By Ron Cowen
Stars from an alien galaxy are raining down on our own Milky Way and passing just a few hundred light-years from Earth. That’s the conclusion of astronomers who have mapped the extent of the Sagittarius dwarf galaxy, one of two dwarf galaxies that the Milky Way’s gravity is ripping apart (SN: 11/15/03, p. 307: Available to subscribers at Chow Down! Milky Way gobbles its closest known neighbor).
When a dwarf galaxy passes close to the Milky Way, its leading edge gets pulled more strongly by our galaxy’s gravity than its trailing edge does. The unequal tugs stretch the dwarf, pulling stars out in spaghetti-like streams.
A veil of dust in the Milky Way blocks visible light emanating from these streams, but infrared light punches through. Steven R. Majewski of the University of Virginia in Charlottesville and his colleagues mapped Sagittarius by selecting a group of infrared-bright stars. These M stars are rare in the outskirts of our galaxy but plentiful in the dwarf.

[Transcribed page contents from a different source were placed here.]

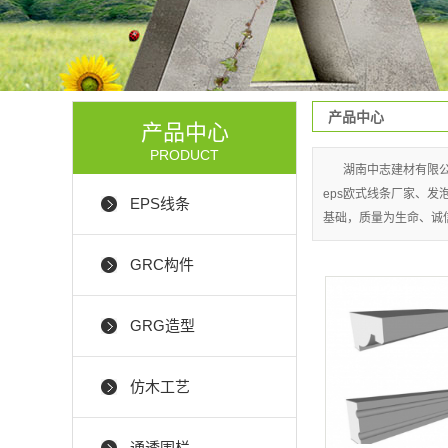
产品中心
产品中心
PRODUCT
湖南中志建材有限公司
eps欧式线条厂家、发
EPS线条
基础，质量为生命、诚
GRC构件
GRG造型
仿木工艺
通透围栏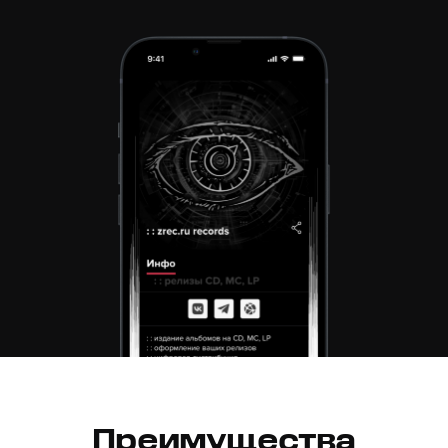
Преимущества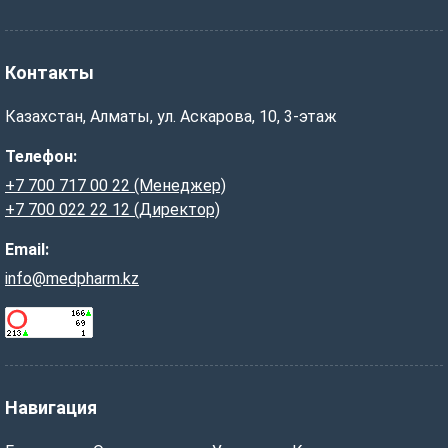
Контакты
Казахстан, Алматы, ул. Аскарова, 10, 3-этаж
Телефон:
+7 700 717 00 22 (Менеджер)
+7 700 022 22 12 (Директор)
Email:
info@medpharm.kz
Навигация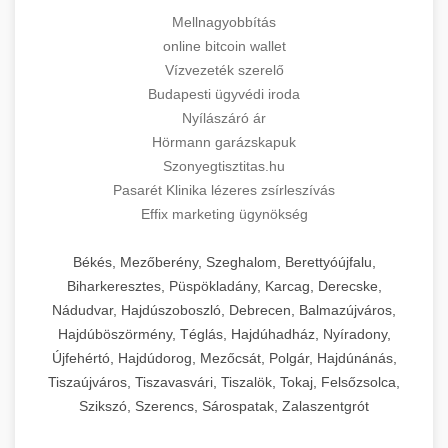
Mellnagyobbítás
online bitcoin wallet
Vízvezeték szerelő
Budapesti ügyvédi iroda
Nyílászáró ár
Hörmann garázskapuk
Szonyegtisztitas.hu
Pasarét Klinika lézeres zsírleszívás
Effix marketing ügynökség
Békés, Mezőberény, Szeghalom, Berettyóújfalu,
Biharkeresztes, Püspökladány, Karcag, Derecske,
Nádudvar, Hajdúszoboszló, Debrecen, Balmazújváros,
Hajdúböszörmény, Téglás, Hajdúhadház, Nyíradony,
Újfehértó, Hajdúdorog, Mezőcsát, Polgár, Hajdúnánás,
Tiszaújváros, Tiszavasvári, Tiszalök, Tokaj, Felsőzsolca,
Szikszó, Szerencs, Sárospatak, Zalaszentgrót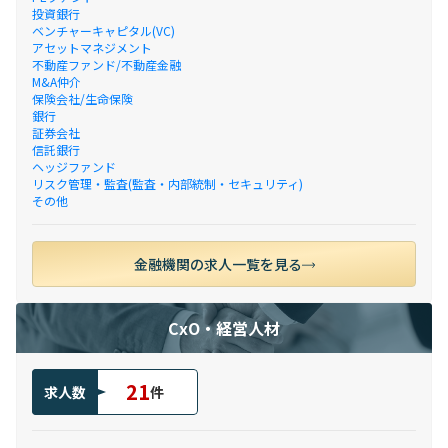
投資銀行
ベンチャーキャピタル(VC)
アセットマネジメント
不動産ファンド/不動産金融
M&A仲介
保険会社/生命保険
銀行
証券会社
信託銀行
ヘッジファンド
リスク管理・監査(監査・内部統制・セキュリティ)
その他
金融機関の求人一覧を見る
CxO・経営人材
21
求人数
件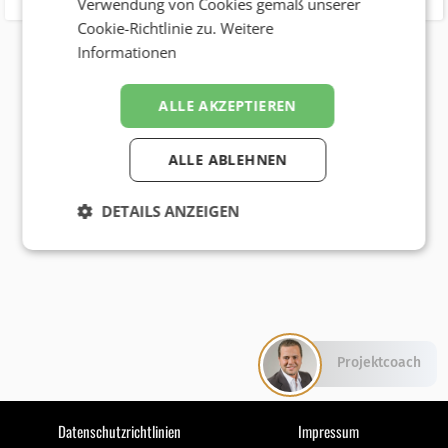
Verwendung von Cookies gemäß unserer
Cookie-Richtlinie zu.
Weitere
Informationen
ALLE AKZEPTIEREN
ALLE ABLEHNEN
DETAILS ANZEIGEN
Projektcoach
Datenschutzrichtlinien
Impressum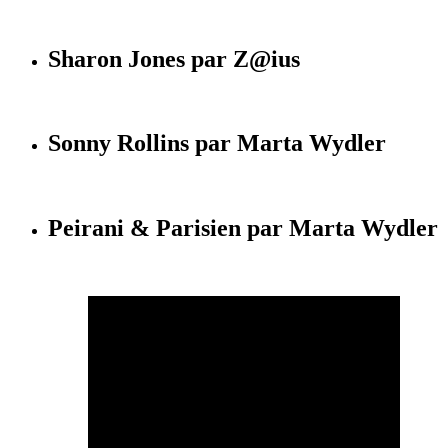
Sharon Jones par Z@ius
Sonny Rollins par Marta Wydler
Peirani & Parisien par Marta Wydler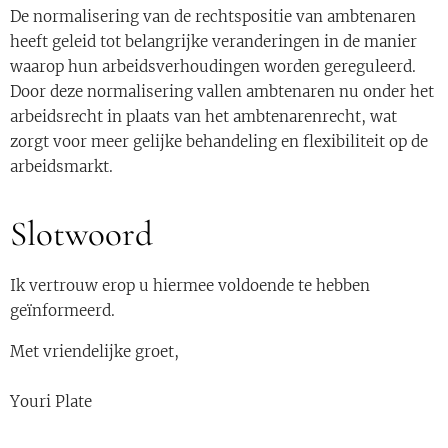
De normalisering van de rechtspositie van ambtenaren
heeft geleid tot belangrijke veranderingen in de manier
waarop hun arbeidsverhoudingen worden gereguleerd.
Door deze normalisering vallen ambtenaren nu onder het
arbeidsrecht in plaats van het ambtenarenrecht, wat
zorgt voor meer gelijke behandeling en flexibiliteit op de
arbeidsmarkt.
Slotwoord
Ik vertrouw erop u hiermee voldoende te hebben
geïnformeerd.
Met vriendelijke groet,
Youri Plate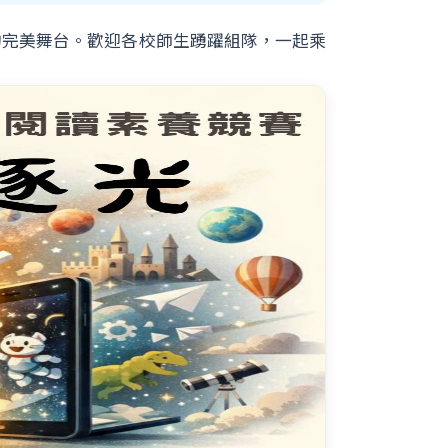
的完美舞台。歡迎各校師生踴躍組隊，一起乘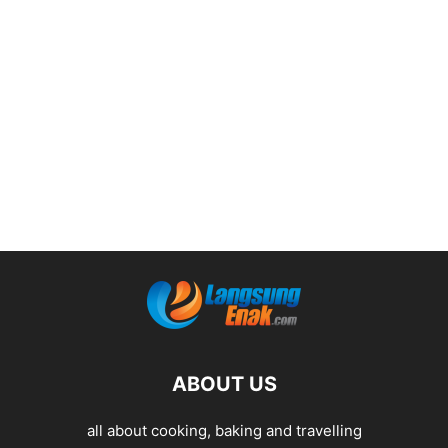
ABOUT US
all about cooking, baking and travelling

The new map reveals that thousands of stars from Sagittarius are now passing through the region of the Milky Way in which the sun resides, the team reports in the Dec. 20 Astrophysical Journal. That’s something of a cosmic coincidence because the sun and its environs take 240 million years to orbit the center of the Milky Way and intersect the Sagittarius stream for only a small fraction of that time.